- **Assignment**:
Across the records below, how many lines contain the string "ESCORT"? Give the number by itself.

- **Material for this exercise**:
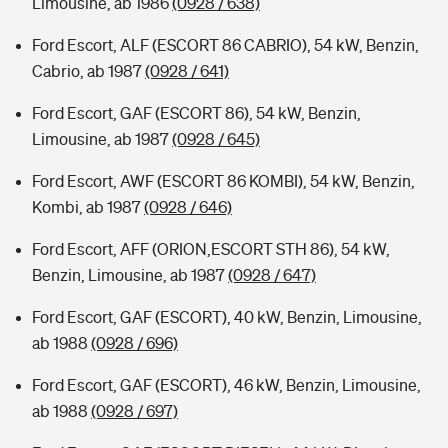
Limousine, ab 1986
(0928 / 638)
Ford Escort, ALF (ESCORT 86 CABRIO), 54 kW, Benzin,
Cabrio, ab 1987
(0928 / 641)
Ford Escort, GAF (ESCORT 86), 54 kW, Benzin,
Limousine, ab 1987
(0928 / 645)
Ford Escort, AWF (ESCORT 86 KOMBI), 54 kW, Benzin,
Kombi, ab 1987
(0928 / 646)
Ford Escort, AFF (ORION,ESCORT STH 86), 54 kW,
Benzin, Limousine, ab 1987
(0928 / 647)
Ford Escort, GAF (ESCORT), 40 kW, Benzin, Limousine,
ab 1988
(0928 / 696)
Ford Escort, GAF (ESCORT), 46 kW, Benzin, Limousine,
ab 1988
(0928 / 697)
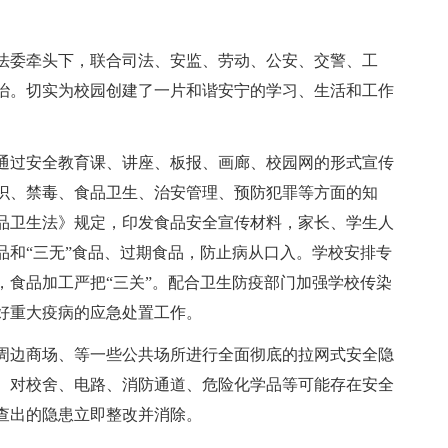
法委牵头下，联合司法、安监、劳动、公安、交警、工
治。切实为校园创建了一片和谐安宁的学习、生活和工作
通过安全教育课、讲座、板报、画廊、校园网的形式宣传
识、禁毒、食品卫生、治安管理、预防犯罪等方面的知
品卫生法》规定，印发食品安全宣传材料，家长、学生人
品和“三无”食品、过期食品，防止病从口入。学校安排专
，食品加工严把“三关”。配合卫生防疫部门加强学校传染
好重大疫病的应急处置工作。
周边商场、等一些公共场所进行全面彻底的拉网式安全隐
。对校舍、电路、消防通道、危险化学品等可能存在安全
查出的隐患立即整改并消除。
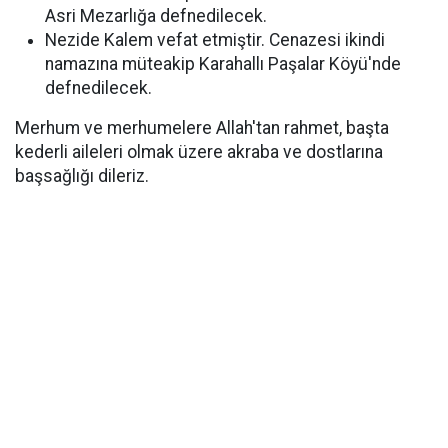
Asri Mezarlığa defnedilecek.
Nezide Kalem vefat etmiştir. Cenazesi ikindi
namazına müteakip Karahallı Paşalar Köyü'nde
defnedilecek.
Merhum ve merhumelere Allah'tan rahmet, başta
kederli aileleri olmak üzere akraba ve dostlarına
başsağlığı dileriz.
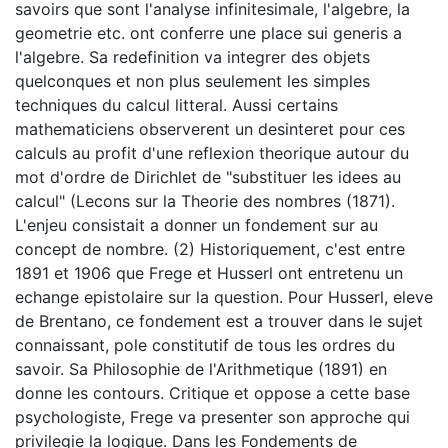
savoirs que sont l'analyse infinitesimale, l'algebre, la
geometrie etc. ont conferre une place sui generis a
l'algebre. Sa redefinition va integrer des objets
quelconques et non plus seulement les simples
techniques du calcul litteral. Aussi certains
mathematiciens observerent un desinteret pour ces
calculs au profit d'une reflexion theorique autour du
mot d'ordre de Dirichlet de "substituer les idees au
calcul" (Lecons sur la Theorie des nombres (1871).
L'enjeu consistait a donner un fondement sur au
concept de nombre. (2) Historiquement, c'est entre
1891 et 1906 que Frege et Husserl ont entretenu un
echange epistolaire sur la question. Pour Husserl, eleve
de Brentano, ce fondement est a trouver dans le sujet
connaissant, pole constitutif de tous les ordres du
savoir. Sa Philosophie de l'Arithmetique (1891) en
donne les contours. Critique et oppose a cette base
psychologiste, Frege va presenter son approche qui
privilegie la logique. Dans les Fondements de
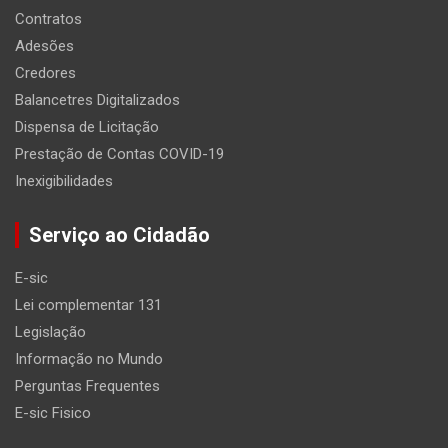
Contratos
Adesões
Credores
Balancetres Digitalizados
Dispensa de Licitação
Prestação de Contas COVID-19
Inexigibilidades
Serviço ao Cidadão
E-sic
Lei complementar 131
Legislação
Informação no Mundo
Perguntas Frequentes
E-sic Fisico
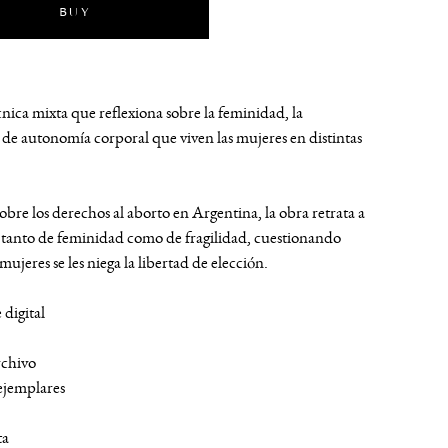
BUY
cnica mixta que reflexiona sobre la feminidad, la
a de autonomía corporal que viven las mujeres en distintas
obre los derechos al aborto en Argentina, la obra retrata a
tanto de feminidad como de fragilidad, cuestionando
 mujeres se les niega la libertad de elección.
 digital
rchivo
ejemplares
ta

- **Solution to this exercise**:
6